De la préhistoire, il possède des pièces de la culture Sa Huyn (nom d’un village de la côte tonkinoise, à 500 kilomètres au sud de Hué) que l’on croyait être de civilisation dongsonienne et qui est, en fait, comme l’ont démontré les archéologues vietnamiens, de culture pré- Champa. Cette période Sa Huyn est remarquable par ses haches en pierre taillée et polie et ses jarres dont la décoration sent l’influence chinoise. Les plus grandes servaient à pratiquer des rites funéraires. C’est à la fin de cette période qu’apparaissent les premiers pots à chaux en terre cuite et les premières armes en bronze : haches, pointes de lances et de flèches. Une pierre à affûter les armes tranchantes de cette époque a d’ailleurs été ramenée dans un filet de pêcheur. Ensuite, on entre dans l’histoire, avec la période du royaume du Champa qui s’étend de la fin du IIè s après J. C jusqu’au début du XIVe siècle. A cette époque apparaissent des habitudes alimentaires qui perdurent encore aujourd’hui, comme la consommation de riz et de nuoc mam, que l’on mangeait, comme aujourd’hui, avec des baguettes en bambou.

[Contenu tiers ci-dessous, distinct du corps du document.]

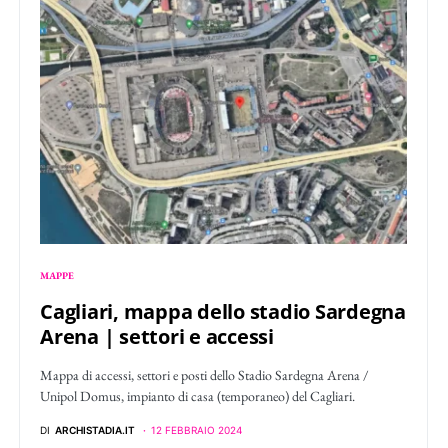
MAPPE
Cagliari, mappa dello stadio Sardegna
Arena | settori e accessi
Mappa di accessi, settori e posti dello Stadio Sardegna Arena /
Unipol Domus, impianto di casa (temporaneo) del Cagliari.
DI
ARCHISTADIA.IT
12 FEBBRAIO 2024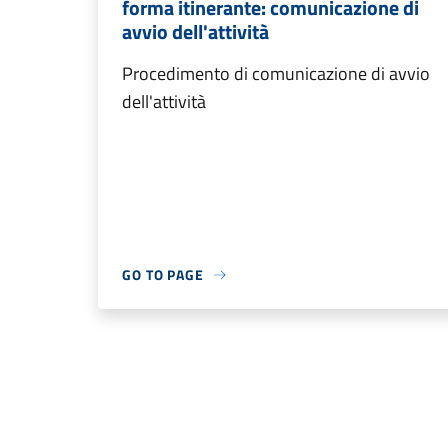
forma itinerante: comunicazione di
avvio dell'attività
Procedimento di comunicazione di avvio
dell'attività
GO TO PAGE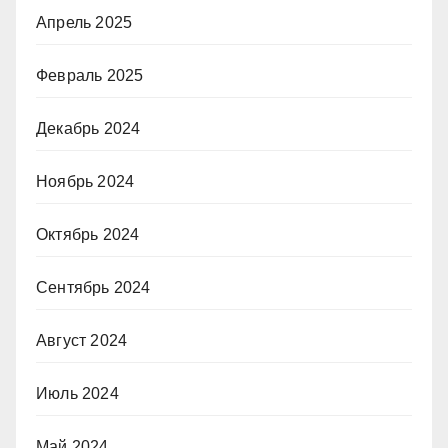
Апрель 2025
Февраль 2025
Декабрь 2024
Ноябрь 2024
Октябрь 2024
Сентябрь 2024
Август 2024
Июль 2024
Май 2024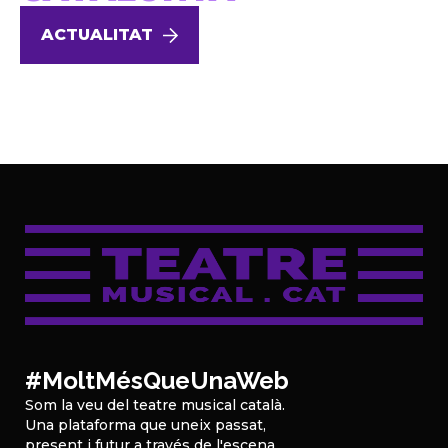
ACTUALITAT
#MoltMésQueUnaWeb
Som la veu del teatre musical català.
Una plataforma que uneix passat,
present i futur a través de l'escena,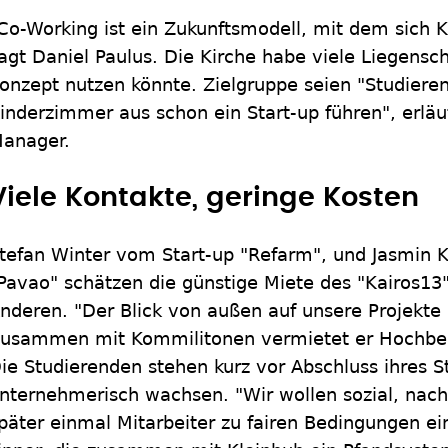
Co-Working ist ein Zukunftsmodell, mit dem sich K
agt Daniel Paulus. Die Kirche habe viele Liegensc
onzept nutzen könnte. Zielgruppe seien "Studiere
inderzimmer aus schon ein Start-up führen", erlä
anager.
Viele Kontakte, geringe Kosten
tefan Winter vom Start-up "Refarm", und Jasmin 
Pavao" schätzen die günstige Miete des "Kairos13
nderen. "Der Blick von außen auf unsere Projekte i
usammen mit Kommilitonen vermietet er Hochbee
ie Studierenden stehen kurz vor Abschluss ihres 
nternehmerisch wachsen. "Wir wollen sozial, nach
päter einmal Mitarbeiter zu fairen Bedingungen ei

L’histoire se poursuit avec la période du Dai Viet (nom de l’ancien Viêt-nam jusqu’à la dynastie des Ly) qui s’étend jusqu’à 1804. Hué était alors un grand port de commerce, qui avait des échanges réguliers avec la Chine et le Japon, comme l’a démontré la collection de Mr Ho, riche de nombreux exemplaires de poteries de ces pays. Il s’agit là d’un fait nouveau, car jusqu’ici on pensait que Hoi An, au sud de Hué et Van Don, dans la baie d’Along, étaient avec Can Hai, Hoi Thong et Hoi Trieu les seuls grands ports internationaux du Viêt-nam. C’est aussi pendant cette période du Dai Viet qu’apparaissent les crachoirs, d’abord en terre cuite puis en bronze, qui depuis ont disparu. La collection de Mr Ho s’achève à la période coloniale où l’on voit apparaître dans la Rivière des Parfums des fourchettes, des cuillères, des couteaux et des pièces de monnaie estampillées Indochine française. Que va devenir cette collection ? Le souhait de Mr Ho serait qu’elle soit exposée dans sa maison, aménagée en musée. Si ce projet ne se réalise pas, il l’offrira à la ville de Hué.